At that time, I was already managing two critical systems of the platform on my own. Despite the challenges, we successfully supported the event that year, overcoming the limitations. This particular system required little to no improvements or fixes throughout the year, demanding attention only during the preparation for the main event. In 2018, we followed the same strategy, leading to another successful and issue-free event.

However, the real challenge came in 2019. With the continued success of our business, we have experienced consistent year-over-year growth, and our platform needed to keep pace. In the first load test that year, the system was not nearly capable of supporting the anticipated demand for the event. Although I was responsible for it, I didn’t have in-depth technical knowledge of the system. Up to that point, my work had involved only minimal maintenance. It was clear that this time, a more substantial effort was required.

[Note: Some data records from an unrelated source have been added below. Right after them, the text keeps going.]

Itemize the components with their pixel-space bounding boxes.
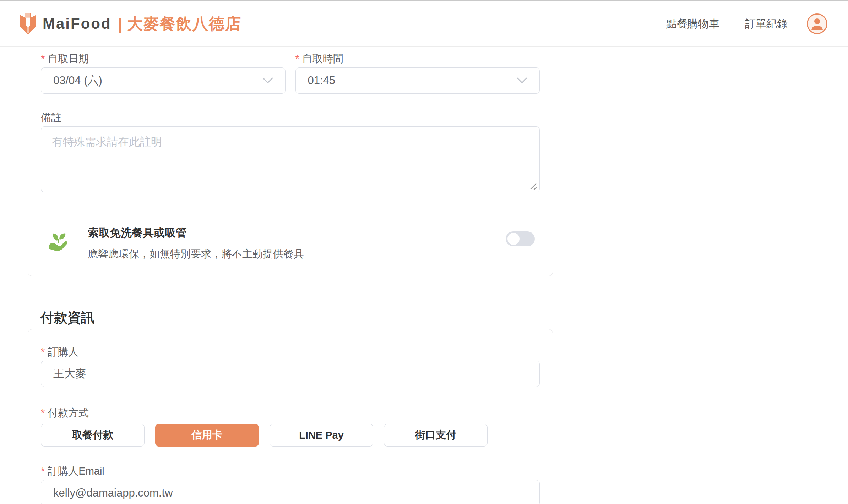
- payment-info-card: *訂購人 *付款方式 取餐付款 信用卡 LINE Pay 街口支付 *訂購人Em…: [28, 329, 553, 504]
- pickup-time-value: 01:45: [308, 74, 336, 87]
- required-mark: *: [41, 53, 45, 64]
- eco-utensil-row: 索取免洗餐具或吸管 應響應環保，如無特別要求，將不主動提供餐具: [41, 226, 540, 261]
- pickup-time-field: *自取時間 01:45: [295, 53, 540, 94]
- payment-method-credit-card[interactable]: 信用卡: [155, 424, 259, 447]
- payment-method-jko-pay[interactable]: 街口支付: [384, 424, 488, 447]
- payment-method-group: 取餐付款 信用卡 LINE Pay 街口支付: [41, 424, 540, 447]
- required-mark: *: [41, 407, 45, 418]
- orderer-label: *訂購人: [41, 346, 540, 358]
- chevron-down-icon: [262, 77, 273, 84]
- toggle-knob: [507, 233, 520, 245]
- brand-logo[interactable]: MaiFood | 大麥餐飲八德店: [19, 13, 241, 35]
- pickup-time-select[interactable]: 01:45: [295, 67, 540, 94]
- orderer-email-label: *訂購人Email: [41, 465, 540, 477]
- pickup-time-label: *自取時間: [295, 53, 540, 65]
- orderer-input[interactable]: [41, 361, 540, 387]
- pickup-info-card: *自取日期 03/04 (六) *自取時間 01:45: [28, 47, 553, 276]
- payment-method-pay-at-pickup[interactable]: 取餐付款: [41, 424, 145, 447]
- brand-separator: |: [118, 15, 122, 33]
- orderer-email-input[interactable]: [41, 480, 540, 504]
- sprout-hand-icon: [47, 229, 71, 253]
- note-textarea[interactable]: [41, 126, 540, 192]
- fork-banner-icon: [19, 13, 37, 35]
- eco-title: 索取免洗餐具或吸管: [88, 226, 304, 239]
- required-mark: *: [295, 53, 299, 64]
- eco-toggle[interactable]: [506, 231, 535, 246]
- eco-description: 應響應環保，如無特別要求，將不主動提供餐具: [88, 247, 304, 261]
- account-avatar-button[interactable]: [807, 13, 827, 34]
- payment-method-label: *付款方式: [41, 407, 540, 419]
- pickup-date-select[interactable]: 03/04 (六): [41, 67, 286, 94]
- payment-section-heading: 付款資訊: [40, 309, 848, 327]
- pickup-date-label: *自取日期: [41, 53, 286, 65]
- chevron-down-icon: [517, 77, 527, 84]
- user-icon: [810, 17, 824, 31]
- required-mark: *: [41, 465, 45, 477]
- pickup-date-field: *自取日期 03/04 (六): [41, 53, 286, 94]
- payment-method-line-pay[interactable]: LINE Pay: [270, 424, 373, 447]
- nav-order-history-link[interactable]: 訂單紀錄: [745, 17, 788, 31]
- required-mark: *: [41, 346, 45, 357]
- store-name: 大麥餐飲八德店: [127, 13, 241, 34]
- nav-cart-link[interactable]: 點餐購物車: [666, 17, 719, 31]
- note-label: 備註: [41, 111, 540, 124]
- order-form: *自取日期 03/04 (六) *自取時間 01:45: [0, 47, 848, 504]
- brand-name: MaiFood: [43, 15, 112, 32]
- pickup-date-value: 03/04 (六): [53, 73, 102, 88]
- app-header: MaiFood | 大麥餐飲八德店 點餐購物車 訂單紀錄: [0, 1, 848, 47]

With only two months left before the event and other critical systems under my responsibility, I needed to act decisively. I dived deep into the code and, over 21 days, made 48 substantial changes. Since I was also responsible for another service that depended on this system, I had enough knowledge of its API contracts to completely rewrite it, removing more than 340,000 lines of code. I simplified the business logic and improved the system's efficiency, more than doubling its capacity and significantly increasing its speed.

Given the critical nature of these changes, the team expressed concerns about the boldness of my approach. However, since we had a robust load tests process, I was confident in the risk and released this new version. The event was an absolute success, once again hitting sales records on the VTEX platform.

As of Black Friday 2023, this system successfully supported a sales volume seven times greater than in 2017, using only one-third of the infrastructure that was needed in 2019. I'm proud to say that this incredible impact was achieved by a team under my leadership, dedicated to maintaining and evolving this system. Unlike the early years when I was the sole contributor, we now have several talented engineers focusing on modernization to achieve these outstanding results.

Today, the system is no longer a bottleneck for the platform, and many hardly remember its existence, which is a source of great satisfaction for me and the team. It’s a testament to our collaborative efforts and relentless pursuit of excellence, paving the way for more innovation and success in the future.